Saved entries
[Start of section]

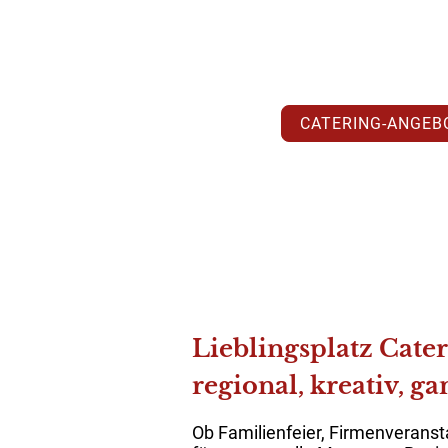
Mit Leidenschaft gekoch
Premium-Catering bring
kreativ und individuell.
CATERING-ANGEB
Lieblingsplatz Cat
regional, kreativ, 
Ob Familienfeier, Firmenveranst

[End of section]
[Start of section]

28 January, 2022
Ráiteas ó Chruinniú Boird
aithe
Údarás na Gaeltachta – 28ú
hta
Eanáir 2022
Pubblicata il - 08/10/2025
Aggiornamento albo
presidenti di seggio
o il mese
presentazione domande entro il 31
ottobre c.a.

[End of section]
[Start of section]

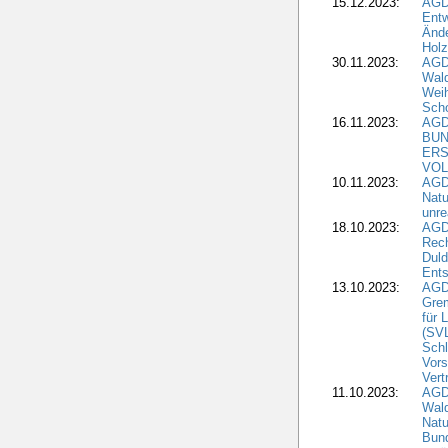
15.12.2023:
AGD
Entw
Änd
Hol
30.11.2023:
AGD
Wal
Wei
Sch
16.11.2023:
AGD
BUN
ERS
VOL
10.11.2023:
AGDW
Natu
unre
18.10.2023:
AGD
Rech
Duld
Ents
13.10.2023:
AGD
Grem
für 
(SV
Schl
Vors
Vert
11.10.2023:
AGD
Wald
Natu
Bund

[End of section]

> Aim of the task
Set down only the lines above that fall between the line holding "Pubblicata il - 08/10/2025" and the line holding "ottobre c.a.", inclusive, keeping each exact.

> Response box
Pubblicata il - 08/10/2025
Aggiornamento albo
presidenti di seggio
o il mese
presentazione domande entro il 31
ottobre c.a.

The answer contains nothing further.